Good morning. I’m just back from the Florida Keys, north of Key Largo, white sand beneath green water pouring on the tide. I was on some kind of Travis McGee trip down there, a knight-errant out in the mangrove wilderness, trying to figure out my relationship to society and all its trappings, to credit cards and the surveillance state, to polite people at expensive coffee shops, to their umbrellas set neatly in a rack by the door. I was looking for adventure, clarity, recipes, inspiration. I’ll keep you posted.
Meanwhile, in New York, my colleagues published a run of new news stories and recipes this week that I think you’ll enjoy. Start with Priya Krishna’s profile of Kwame Onwuachi, a young chef riding the roller coaster of fame, who has a memoir out, “Notes From a Young Black Chef.” Then visit with Julia Moskin in advance of Passover, with her sweet-funny look at a wonderful new collection of essays, “The 100 Most Jewish Foods.”
Then consider the 101st! I think it’s Melissa Clark’s brilliant new recipe for matzo lasagna (above), which I hope will earn a place on many Seder tables this year. (For Easter, look at David Tanis’s smart new recipe for leg of lamb with flageolet beans and root vegetables.)
Definitely consider Alison Roman’s new recipe for creamy cauliflower pasta with pecorino bread crumbs. That’s a fine feed.
Read about red wines from the Languedoc in Eric Asimov’s new column. Then drink them with a new Florence Fabricant recipe, for a chicken-thigh riff on saltimbocca, simmered with fingerling potatoes and peas.
And then, even if you’re making the chicken or assembling your lasagna, you can imagine yourself eating out tonight, either at Niche, Shigetoshi Nakamura’s brothless ramen joint on the Lower East Side, which Pete Wells reviewed; or at Chicks Isan, a Thai place in Downtown Brooklyn reviewed by Ligaya Mishan.
Want to cook without a recipe, as has become our Wednesday custom? I’ve got a fine one in mind for roasted sweet potatoes slathered with butter and white miso, with scallions and furikake scattered over the top, to serve with a salad that should remind you of while being much better than those free-with-the-sushi-deluxe situations served at the Japanese place you once kind of liked even though it wasn’t very good.

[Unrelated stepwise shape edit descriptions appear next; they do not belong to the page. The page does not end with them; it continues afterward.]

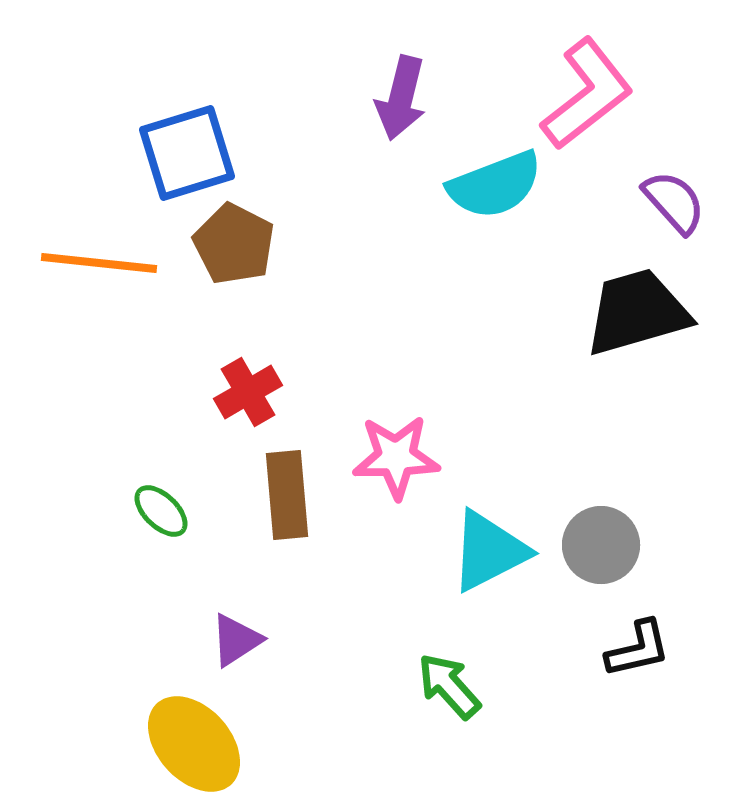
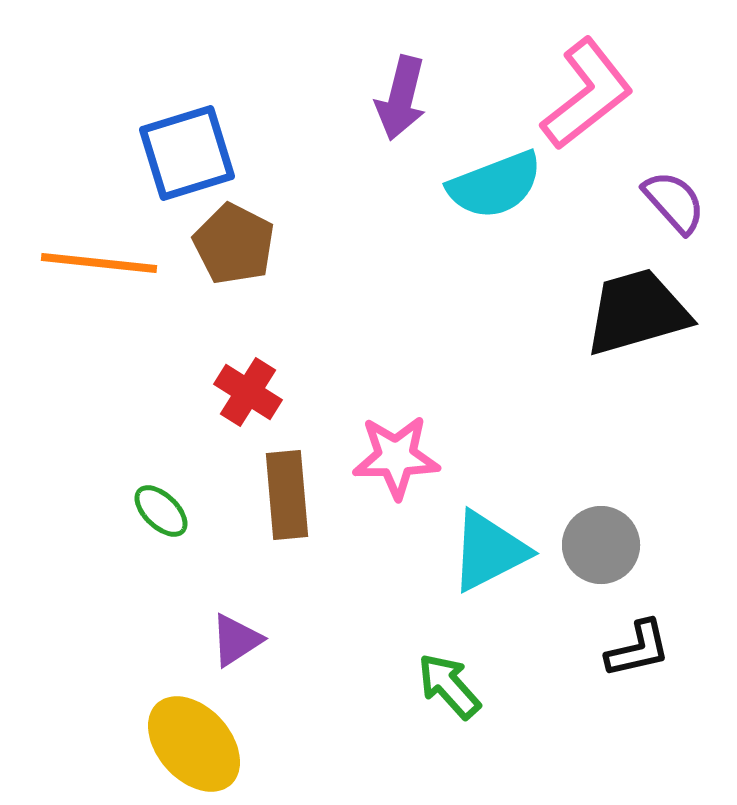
red cross: rotated 28 degrees counterclockwise
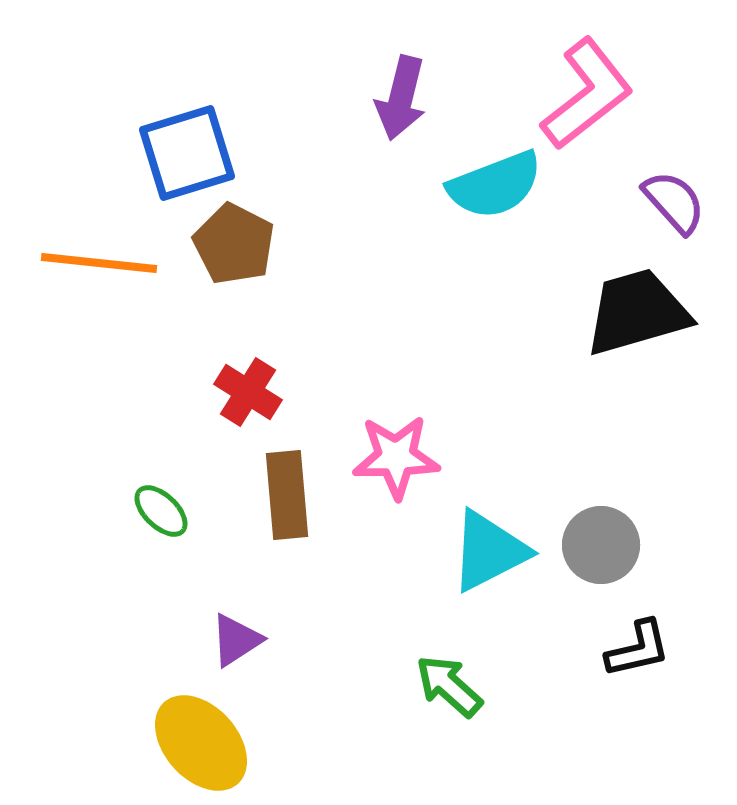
green arrow: rotated 6 degrees counterclockwise
yellow ellipse: moved 7 px right, 1 px up
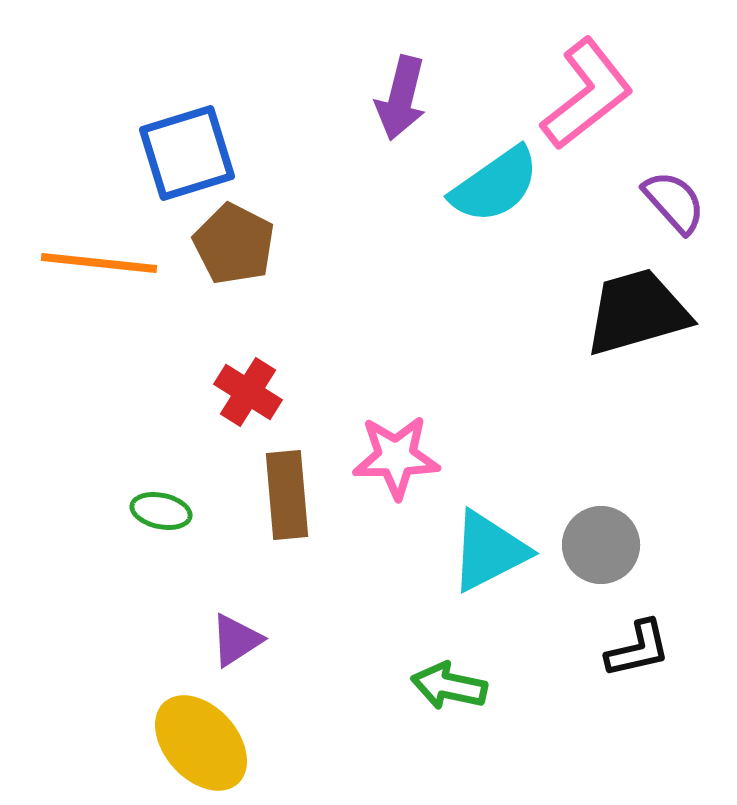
cyan semicircle: rotated 14 degrees counterclockwise
green ellipse: rotated 32 degrees counterclockwise
green arrow: rotated 30 degrees counterclockwise
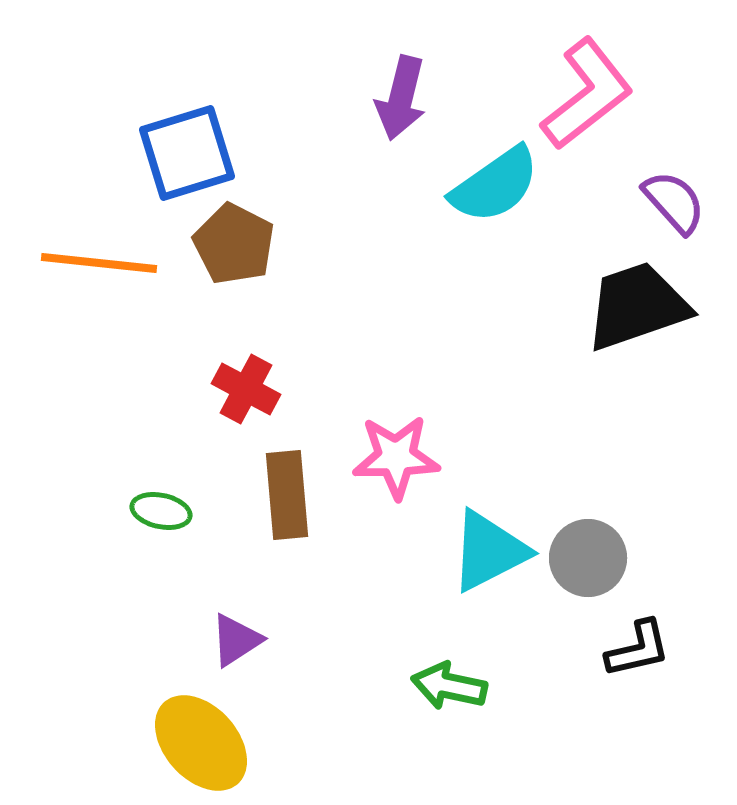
black trapezoid: moved 6 px up; rotated 3 degrees counterclockwise
red cross: moved 2 px left, 3 px up; rotated 4 degrees counterclockwise
gray circle: moved 13 px left, 13 px down
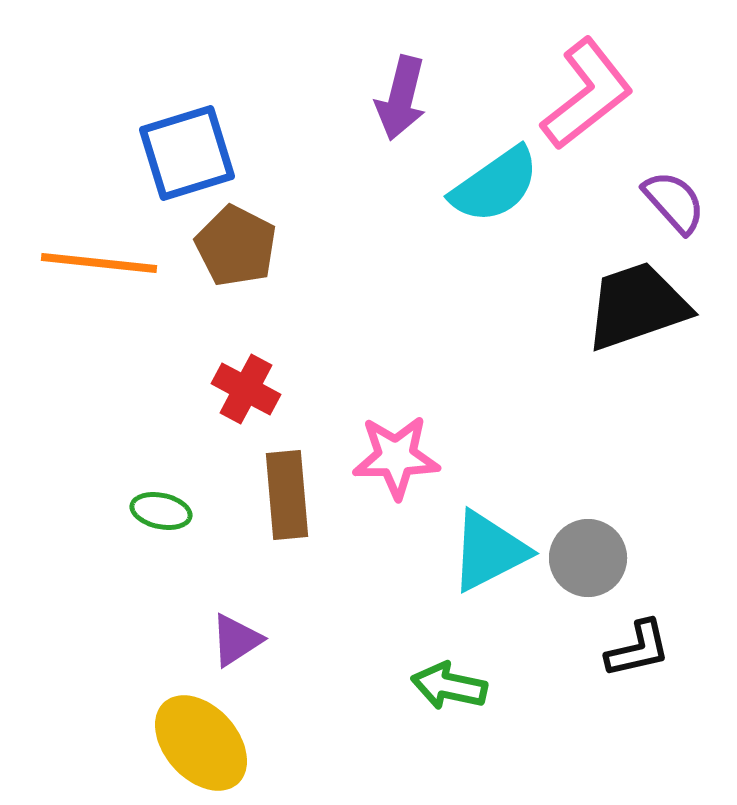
brown pentagon: moved 2 px right, 2 px down
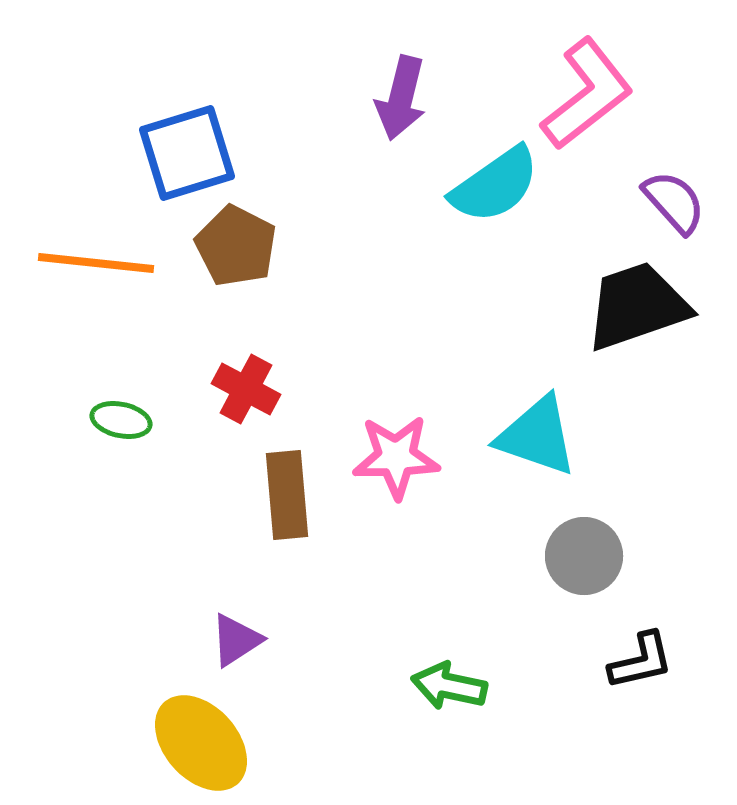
orange line: moved 3 px left
green ellipse: moved 40 px left, 91 px up
cyan triangle: moved 48 px right, 115 px up; rotated 46 degrees clockwise
gray circle: moved 4 px left, 2 px up
black L-shape: moved 3 px right, 12 px down
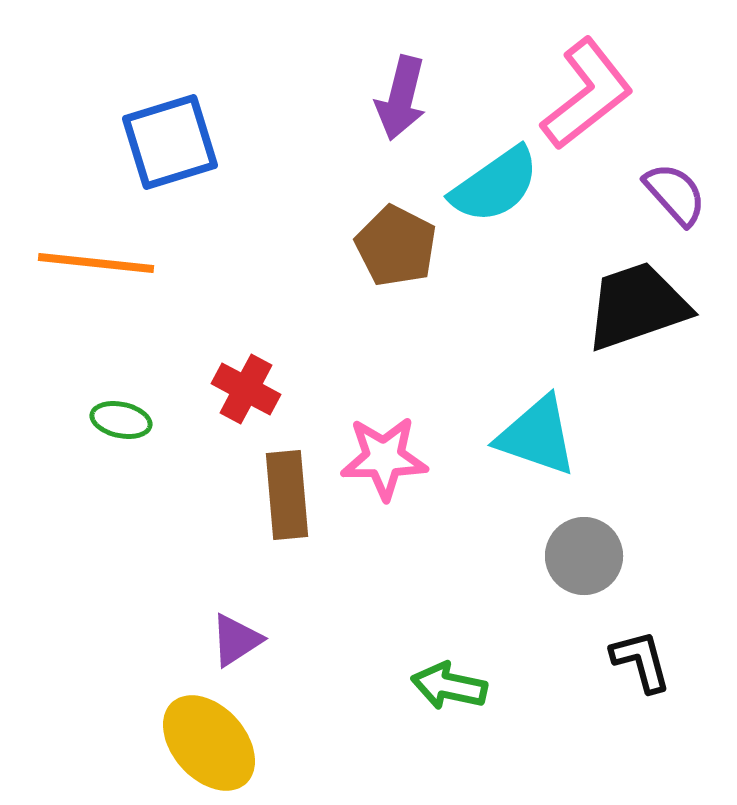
blue square: moved 17 px left, 11 px up
purple semicircle: moved 1 px right, 8 px up
brown pentagon: moved 160 px right
pink star: moved 12 px left, 1 px down
black L-shape: rotated 92 degrees counterclockwise
yellow ellipse: moved 8 px right
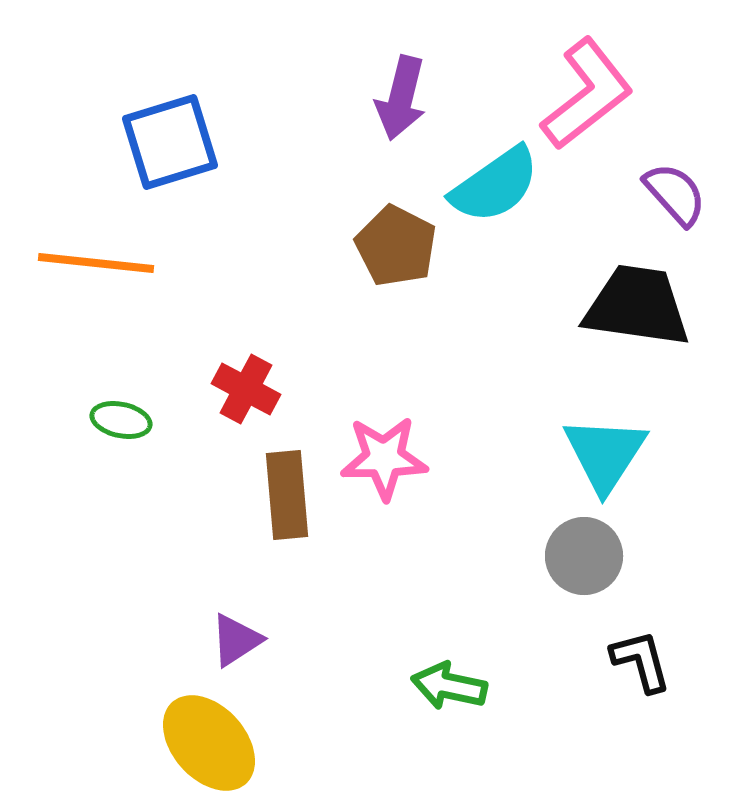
black trapezoid: rotated 27 degrees clockwise
cyan triangle: moved 68 px right, 18 px down; rotated 44 degrees clockwise
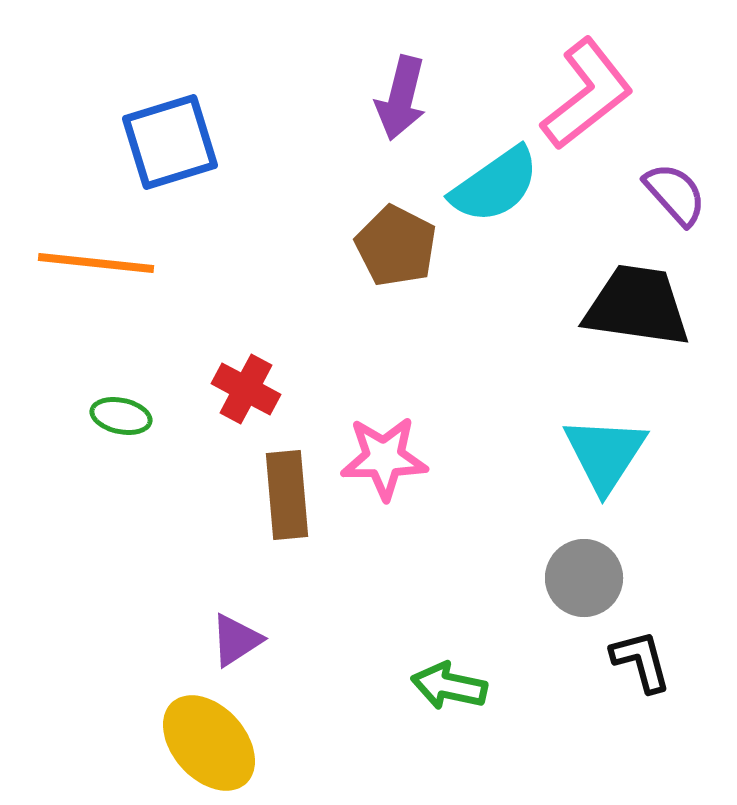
green ellipse: moved 4 px up
gray circle: moved 22 px down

The potatoes are easy: Cut them in half, oil them, roast them cut-side down in a hot oven until they’re soft and cooked through, a little caramelized at the edges. Top with miso, butter, scallions and furikake, and maybe some nuts if you want the protein.
For the salad, combine a little minced garlic and a lot of minced ginger in a bowl, with a few tablespoons of rice vinegar, a glug of sesame oil and a bunch more of canola or grapeseed. Emulsify that with a whisk. Maybe add a hit of soy sauce? A drizzle of honey? You’ll figure it out. Dress the greens lightly, but not so lightly that some would call them naked, and serve alongside the potatoes. It’s a very good meal.
Thousands more recipes to cook tonight and this week are on NYT Cooking. (You will need to take out a subscription in order to access them all. I will need you to take out a subscription in order to keep receiving a paycheck.) It’s cool. You can use the site to make last-minute plans for Passover and Easter.
Look for beautiful food photography and video on our Instagram page, and check in with our accounts on Twitter and Facebook as well. And if you need help with your cooking, or our technology, please write directly for help: cookingcare@nytimes.com. We’ll get back to you.
Now, it’s not about cooking, but neither are the Keys. This is Rob Hoerburger’s pop-music novel, “Why Do Birds,” and I’d tell you to read it even if Rob weren’t one of the greatest copy editors at The Times. Go read the first few pages. I bet you stick around to the end.
Will you check out the Celia Paul show at the Huntington Library in San Marino, Calif.? Curated by Hilton Als!
Here’s Ben Ratliff with a relatively new mix for Blowing Up the Workshop, essentially songs for spring.
Finally, for those still wondering about Travis McGee, start here. You’re welcome. See you on Friday.